La fiesta lo copaba todo y si no hubiera sido por la firmeza
de mi padre, creo que hasta me hubiera retirado de la universidad. En el
siguiente campeonato vi con alegría a mis
colegas de grupo como titulares permanentes y cayendo en cuenta que bien pude
estar con ellos, me invadió un sentimiento indescriptible parecido a la
nostalgia. Pero años después, vi a Edison Méndez y Ulises de la Cruz en la selección
que por primera vez nos llevó al mundial de fútbol y en ese partido contra
Uruguay, sentí que estaba en ellos y me emocionaron sus jugadas tanto como si
yo mismo las hubiera hecho.
Cuando nos vemos en algún centro comercial, saludamos con el mismo
cariño de los días del Deportivo Quito y recordamos nuestros diálogos juveniles
compartiendo habitación. A veces, cuando entrego suavemente el balón a
mi pequeño hijo que aun no puede patearlo, sueño despierto en que también estoy
en ese partido de noviembre del 2001 y que no es Kaviedes sino yo quien da el
glorioso cabezaso. Entonces, pienso qué hubiera sido de mí si no me lesionaba
en aquel lejano entrenamiento.
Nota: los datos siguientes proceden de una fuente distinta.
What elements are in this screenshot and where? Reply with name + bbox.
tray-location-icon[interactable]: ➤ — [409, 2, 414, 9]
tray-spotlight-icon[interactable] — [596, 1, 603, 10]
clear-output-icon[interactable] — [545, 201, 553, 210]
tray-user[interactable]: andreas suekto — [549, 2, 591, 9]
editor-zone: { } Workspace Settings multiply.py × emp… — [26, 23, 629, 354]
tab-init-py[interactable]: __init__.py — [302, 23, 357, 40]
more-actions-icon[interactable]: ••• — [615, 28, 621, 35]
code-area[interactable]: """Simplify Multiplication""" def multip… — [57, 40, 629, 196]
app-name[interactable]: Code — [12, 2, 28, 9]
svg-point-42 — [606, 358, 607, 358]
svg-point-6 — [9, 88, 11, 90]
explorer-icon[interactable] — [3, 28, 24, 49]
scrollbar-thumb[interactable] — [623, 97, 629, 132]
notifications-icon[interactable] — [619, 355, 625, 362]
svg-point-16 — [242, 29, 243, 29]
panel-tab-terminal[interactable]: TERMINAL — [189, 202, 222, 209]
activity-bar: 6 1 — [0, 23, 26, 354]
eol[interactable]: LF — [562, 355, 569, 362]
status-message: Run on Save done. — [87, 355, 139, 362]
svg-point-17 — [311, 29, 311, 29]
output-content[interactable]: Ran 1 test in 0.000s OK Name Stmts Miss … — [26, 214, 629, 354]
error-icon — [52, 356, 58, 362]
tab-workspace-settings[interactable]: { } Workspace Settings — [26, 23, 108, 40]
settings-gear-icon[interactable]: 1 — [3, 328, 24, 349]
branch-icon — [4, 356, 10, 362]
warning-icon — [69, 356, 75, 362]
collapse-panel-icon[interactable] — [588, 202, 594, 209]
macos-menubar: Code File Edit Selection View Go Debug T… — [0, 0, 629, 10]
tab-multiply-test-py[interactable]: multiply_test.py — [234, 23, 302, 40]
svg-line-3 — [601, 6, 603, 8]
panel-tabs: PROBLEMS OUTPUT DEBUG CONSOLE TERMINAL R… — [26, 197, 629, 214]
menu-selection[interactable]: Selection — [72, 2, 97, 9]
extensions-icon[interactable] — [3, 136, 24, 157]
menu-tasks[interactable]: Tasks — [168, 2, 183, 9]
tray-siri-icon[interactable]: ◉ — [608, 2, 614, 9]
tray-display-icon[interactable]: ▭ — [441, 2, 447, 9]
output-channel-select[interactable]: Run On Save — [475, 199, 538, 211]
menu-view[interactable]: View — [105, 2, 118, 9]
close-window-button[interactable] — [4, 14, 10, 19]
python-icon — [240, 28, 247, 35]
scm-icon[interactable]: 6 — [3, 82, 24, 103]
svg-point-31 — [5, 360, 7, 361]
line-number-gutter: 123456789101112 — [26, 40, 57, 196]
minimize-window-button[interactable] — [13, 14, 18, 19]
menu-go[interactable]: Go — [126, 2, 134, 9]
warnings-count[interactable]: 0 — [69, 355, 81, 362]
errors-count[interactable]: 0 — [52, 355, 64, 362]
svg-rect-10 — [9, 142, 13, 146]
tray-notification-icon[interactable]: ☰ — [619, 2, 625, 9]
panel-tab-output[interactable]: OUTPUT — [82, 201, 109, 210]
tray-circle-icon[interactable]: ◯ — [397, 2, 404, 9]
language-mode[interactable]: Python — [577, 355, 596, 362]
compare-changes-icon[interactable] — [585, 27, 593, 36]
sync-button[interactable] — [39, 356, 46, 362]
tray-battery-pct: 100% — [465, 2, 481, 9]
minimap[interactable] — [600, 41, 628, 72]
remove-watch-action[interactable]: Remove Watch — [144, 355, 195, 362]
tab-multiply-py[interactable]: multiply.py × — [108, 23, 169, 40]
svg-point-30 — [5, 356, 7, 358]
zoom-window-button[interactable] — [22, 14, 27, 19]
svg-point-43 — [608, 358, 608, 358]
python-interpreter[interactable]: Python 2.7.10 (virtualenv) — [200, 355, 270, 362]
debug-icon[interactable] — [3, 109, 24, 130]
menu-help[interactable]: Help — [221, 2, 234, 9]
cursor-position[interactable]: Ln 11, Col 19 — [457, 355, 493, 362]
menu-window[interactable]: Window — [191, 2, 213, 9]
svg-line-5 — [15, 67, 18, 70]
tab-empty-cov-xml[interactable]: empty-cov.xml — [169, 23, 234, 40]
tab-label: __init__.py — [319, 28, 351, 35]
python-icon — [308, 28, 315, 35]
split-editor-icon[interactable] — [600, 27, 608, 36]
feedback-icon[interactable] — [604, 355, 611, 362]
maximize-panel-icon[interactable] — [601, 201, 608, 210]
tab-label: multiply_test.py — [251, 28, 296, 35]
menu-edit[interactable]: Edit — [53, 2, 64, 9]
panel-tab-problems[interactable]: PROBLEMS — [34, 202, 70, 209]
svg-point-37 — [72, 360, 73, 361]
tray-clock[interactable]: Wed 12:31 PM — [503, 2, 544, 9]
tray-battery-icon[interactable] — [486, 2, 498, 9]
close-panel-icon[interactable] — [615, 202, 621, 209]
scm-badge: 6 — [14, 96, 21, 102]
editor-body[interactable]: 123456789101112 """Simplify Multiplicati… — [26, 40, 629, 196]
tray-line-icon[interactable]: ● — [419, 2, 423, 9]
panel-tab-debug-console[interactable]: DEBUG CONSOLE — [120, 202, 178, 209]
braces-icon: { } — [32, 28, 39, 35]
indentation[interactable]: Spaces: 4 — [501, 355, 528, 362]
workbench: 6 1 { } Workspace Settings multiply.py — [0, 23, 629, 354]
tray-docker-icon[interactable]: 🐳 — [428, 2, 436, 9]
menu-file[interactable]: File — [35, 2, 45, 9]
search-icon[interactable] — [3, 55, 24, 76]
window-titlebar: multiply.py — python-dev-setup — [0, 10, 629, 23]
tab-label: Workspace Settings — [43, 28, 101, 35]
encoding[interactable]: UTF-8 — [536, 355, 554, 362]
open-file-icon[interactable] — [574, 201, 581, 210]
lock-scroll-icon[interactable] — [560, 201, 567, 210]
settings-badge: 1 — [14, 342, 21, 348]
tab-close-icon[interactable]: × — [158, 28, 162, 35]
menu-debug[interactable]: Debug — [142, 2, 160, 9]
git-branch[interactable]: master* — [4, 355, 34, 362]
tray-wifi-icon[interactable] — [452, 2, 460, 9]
Mi hijo, mientras tanto, vestido con su pequeña
camiseta auquista, abraza el balón, da sus pininos en el césped y me vuelve a una
prometedora realidad.
5 comments:
aplauso para el relato............ no obstante la dimensión a satisfacer será recompensada con ovación de pie, entonces habrá que esperar el transcurso del año; ojalá sea igual que el vino, mientras más tiempo transcurre es mejor. Fran y Krissa
Muy bello¡¡¡¡, gracias Al.exis
Dooris Piedra
Different from the others , nice!
IB
Muy bueno, Alexis. Se deja leer desde el principio. Si no hubieras tenido esa lesión... hubieras sido seleccionado para el mundial, jeje.